Many times, the mapping may be clear and obvious, but other times not so much. If multiple source systems all have a unique “member ID” field for each member record, then you may need to choose one as the overall primary key and store the others as associations. When you really get into the weeds, you’ll also have to take into consideration the destination and target data types. For example, if your “member ID” field is alphanumeric in the source system, you’ll need to make sure the target data model has a field that can hold alphanumeric characters and not just integers.

This process is a collaboration between the business users that have an understanding of the business logic and any important calculations alongside an experienced data or business analyst that can translate everything into SQL or other common database languages.

3. Data Dictionary

As an additional source to your definitions, your data dictionary will be a huge asset in documenting specific terms, calculated fields and other important data assets. Compiling a data dictionary is important especially as your internal user base gets more access to dashboards and reports. Supporting that rollout to more business users with a data dictionary will save your team a lot of time and additionally future-proof your investment against turnover or loss of knowledge over time.

An example in the banking industry can be taken from the Federal Reserve Bank of New York.
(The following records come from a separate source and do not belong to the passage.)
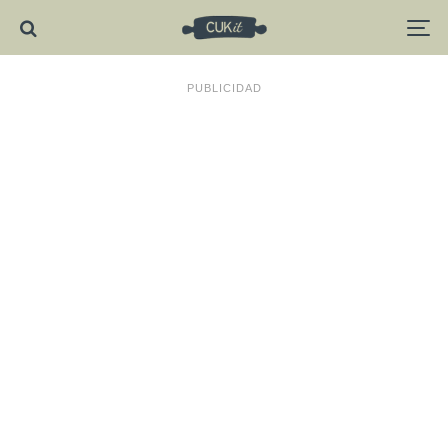
PUBLICIDAD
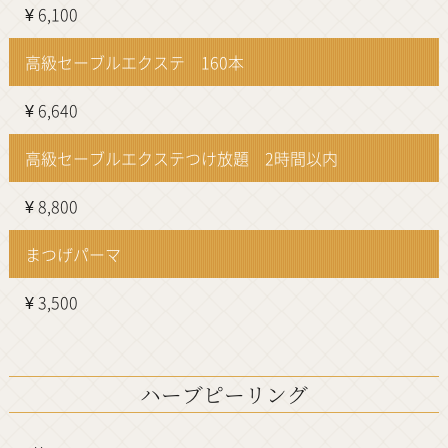
¥ 6,100
高級セーブルエクステ 160本
¥ 6,640
高級セーブルエクステつけ放題 2時間以内
¥ 8,800
まつげパーマ
¥ 3,500
ハーブピーリング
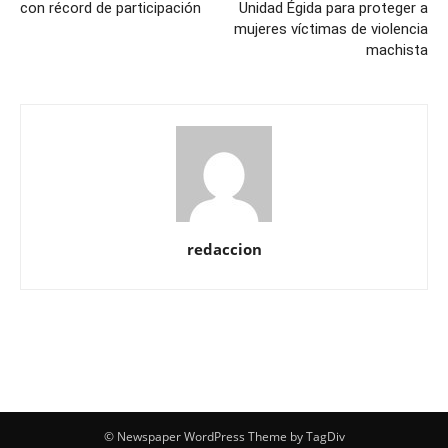
con récord de participación
Unidad Égida para proteger a
mujeres víctimas de violencia
machista
redaccion
© Newspaper WordPress Theme by TagDiv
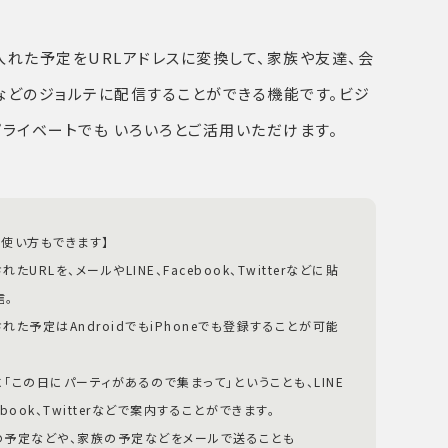
入れた予定をURLアドレスに変換して、家族や友達、会
などのジョルテに配信することができる機能です。ビジ
ライベートでも いろいろとご活用いただけます。
な使い方もできます】
れたURLを、メールやLINE、Facebook、Twitterなどに貼
信。
れた予定はAndroidでもiPhoneでも登録することが可能
に「この日にパーティがあるので集まって」ということも、LINE
ebook、Twitterなどで案内することができます。
の予定などや、家族の予定などをメールで送ることも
Take a look at the data dictionary it published along with an Equifax credit report to provide additional context to anyone consuming the information within the report itself.

Building a data dictionary from scratch is quite a large undertaking for any business. One way that credit unions can avoid tackling this alone is to leverage a CUSO with a credit union specific data model that contains many shared definitions. From there, the business can define any custom fields or calculations on top of what is shared within the industry itself.
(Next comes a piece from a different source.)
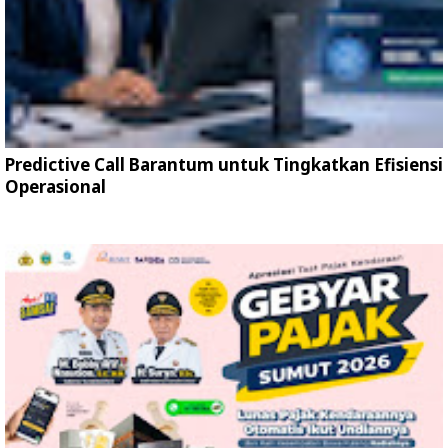
Predictive Call Barantum untuk Tingkatkan Efisiensi
Operasional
4. Referenceable Hierarchies

A large aspect of data governance is managing and accounting for who has access to what. At the same time, you’ll want to make sure that the people who do need access have it. One way to accomplish this is through the use of specific reference tables.

Let’s say the loan department has a large list of different loan types they use on a regular basis. The loan department also works to introduce new products to market, so they need to be able to add new loan types on a semi-frequent basis. One way to grant them this access is to develop a process where they can update and upload, say, an Excel file to a secure location that updates a reference table with the latest loan types.

The loan department doesn’t require administrative privileges to update the database itself, but instead it has a predefined process to update a specific reference table with an easy-to-use spreadsheet. They simply add the new loan type code and loan type description, upload the file, and then the database checks for the file and updates the reference table without any further intervention from the analytics team.

This approach combines the secure, controlled access requirements of the data governance program, but still gives the loan department the flexibility it needs to carry out its daily roles and duties.

user adoption dashboard

5. Adoption dashboard

  • How are your users interacting with the dashboard that you’ve built?
  • Who are your top five power users?
  • What dashboards are being used the most (and the least)?

These kinds of questions will start to arise as your data analytics program matures. You’ll want to know how your internal users are interacting and engaging with the content they’ve requested in the past.

Building a user adoption dashboard is one way to track usage trends over time when you’re investing heavily into your data analytics. One way you can use this is to manage paid licenses. If one user is no longer logging in, you can easily look at the data and swap a license over to another executive or manager who will use it more actively.

Returns on Investment

Investing the time and energy into your data governance program pays dividends in the long term. You’ll better understand historical data trends and increase your ability to act upon insights discovered from focused data analysis. Review these tips at your next data governance committee meeting and take control of your data journey.